3.3. Glucose Production
The results showed that enzyme sequence action affects glucose production and there were significant differences at p < 0.05 between the treatments (Figure 3). The best enzyme sequence for total glucose production was Hem-Pec-Cel-Lac (0.94 mg/mL) at p < 0.05 while the lowest glucose production was observed by Cel-Pec-Hem-Lac (0.65 mg/mL) at p < 0.05. Additionally, the data revealed that glucose is produced in all digestion steps. Nonetheless, a high level of glucose production was associated with the location in the enzyme sequence (Figure 4). Moreover, a high glucose production level was achieved in the first step of digestion for all enzyme sequences except for the enzyme sequence that starts with Lac.
3.4. Xylose Production
The data revealed that enzyme sequence action affects xylose production and there were significant differences at p < 0.05 between the treatments (Figure 4). The best enzyme sequence for the total xylose production was Hem-Pec-Cel-Lac (1.2 mg/mL) at p < 0.05. The lowest xylose production was recorded by Pec-Lac-Hem-Cel (0.8 mg/mL) at p < 0.05. Most of the xylose (more than 50%) were produced in the first digestion step followed by the second digestion step regardless of the enzymes order in the sequence (Figure 5).

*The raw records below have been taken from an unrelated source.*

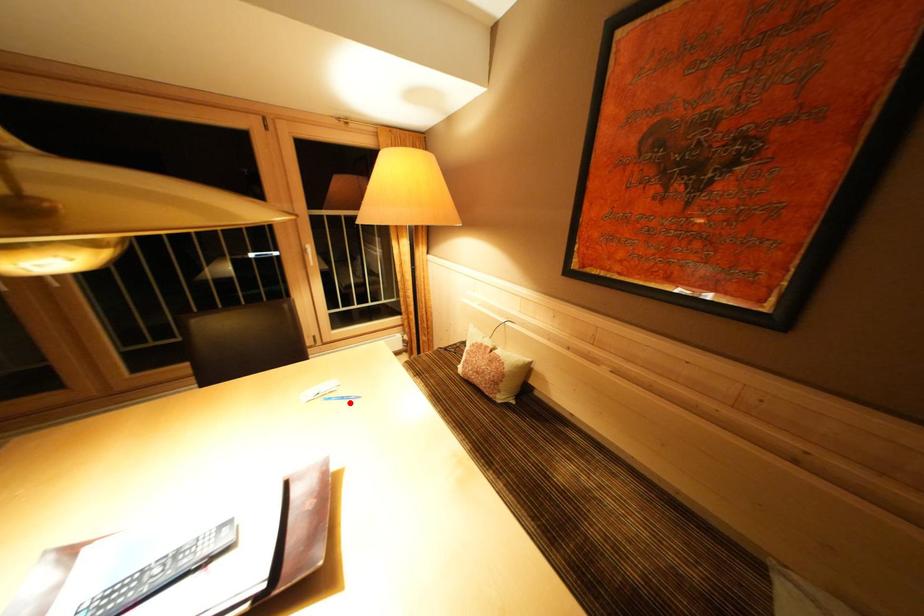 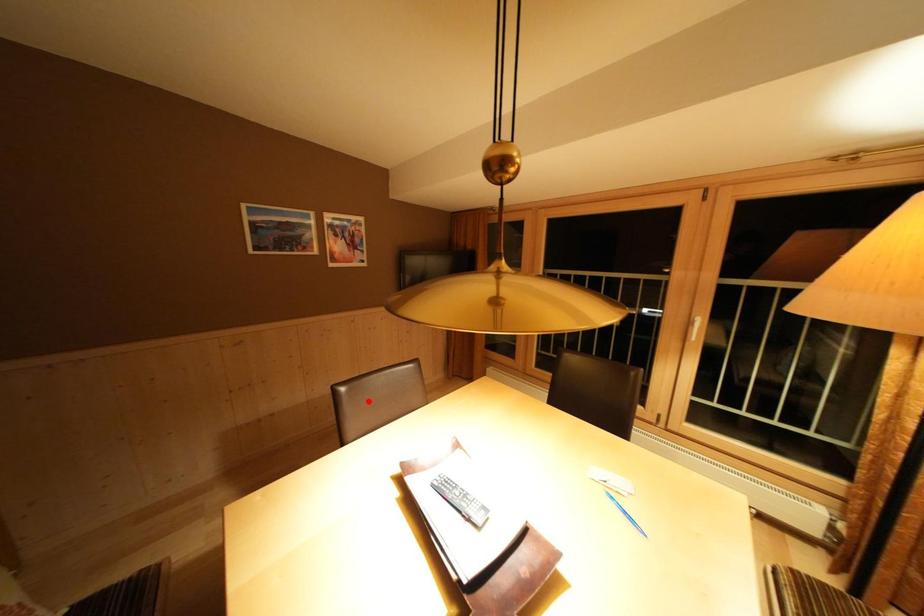 I am providing you with two images of the same scene from different viewpoints. A red point is marked on the first image and another point is marked on the second image. Is the red point in image1 aligned with the point shown in image2?

No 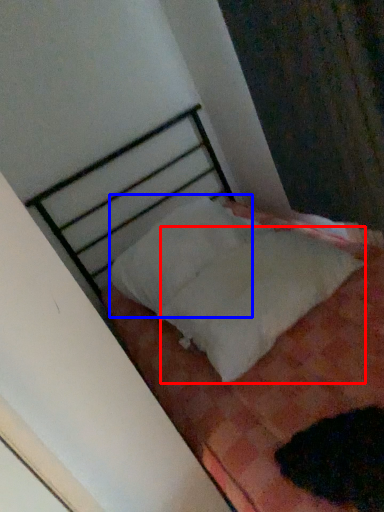 Question: Which of the following is the closest to the observer, sheet (highlighted by a red box) or pillow (highlighted by a blue box)?

Choices:
 (A) sheet
 (B) pillow

Answer: (A) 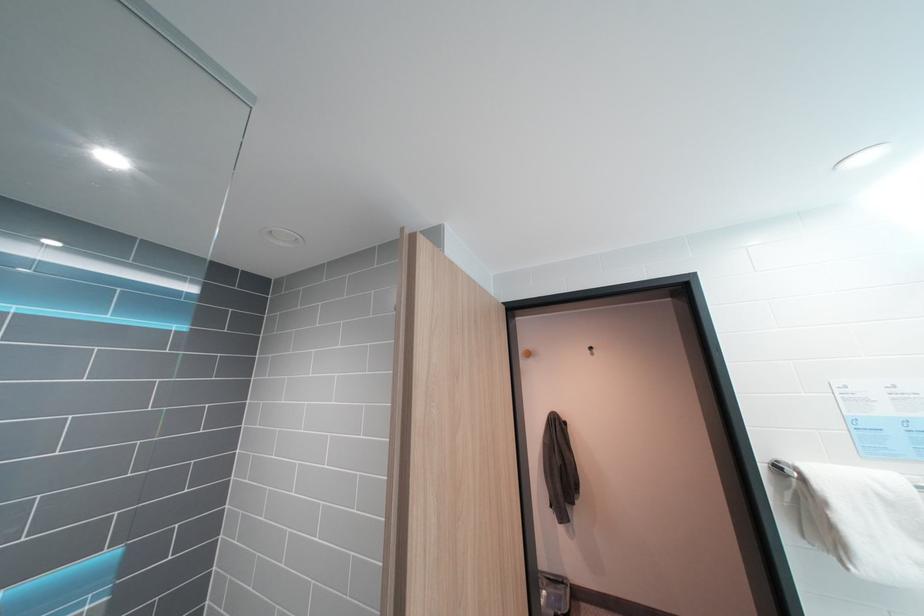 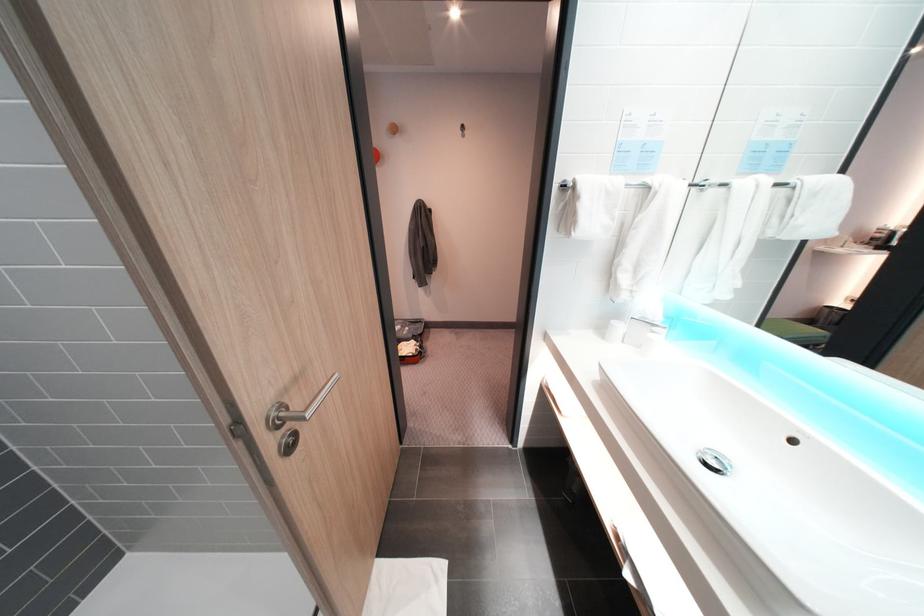 First-person continuous shooting, in which direction is the camera rotating?

The camera rotated toward right-down.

3.5. The Release of Phenolic Component
The enzyme sequence action affected the release of phenolics and there was a significant difference at p < 0.05 between the treatments (Figure 6). The highest phenol level was induced by Hem-Pec-Lac-Cel (11 mg/mL) at p < 0.05, whereas the lowest level was achieved by Hem-Cel-Lac-Pec (7 mg/mL) at p < 0.05. Additionally, more of the phenol was released in the first digestion step, followed by the second and so on, regardless of the enzymes order in the sequence (Figure 6).
4. Discussion
Enzymatic degradation of lignocellulosic biomass is one of the prominent technologies for the degradation of biomass into monomer sugars. Carbohydrates degradation within the biomass occurs by using different enzymes in a specific amount to convert the carbohydrates to their monomer sugars [17]. The enzymes worked in synergy to hydrolyze the substrate, thus indicating that enzymes mix activity is higher than the activities of single enzymes. However, each enzyme required a specific reaction condition (optimum pH and temperature) in order to express its maximum activity to convert the biomass into their monomer sugars. Therefore, the enzyme sequential action was proposed as a model for the optimization of enzymatic hydrolysis for biomass. The primary focus has been on the degradation of cellulose into glucose, but the researchers now are focusing on the production of both pentoses and hexoses as it increases the yield and improves the cost of the process [17,22], as well as the production for other chemicals such as phenols for industrial purposes. This has had an impact on the purpose of the process such as pretreatment type and that which is required for the biomass degradation. Different methods have been used for bioconversion of lignocellulosic materials, such as separate hydrolysis and fermentation, simultaneous saccharification and fermentation [23,24] and consolidated bioprocessing [25,26,27,28] All these processes may have an effect on biomass degradation. For instance, separate hydrolysis and fermentation required higher temperatures (50 °C). However, simultaneous saccharification requires lower temperatures (30–32 °C) [29].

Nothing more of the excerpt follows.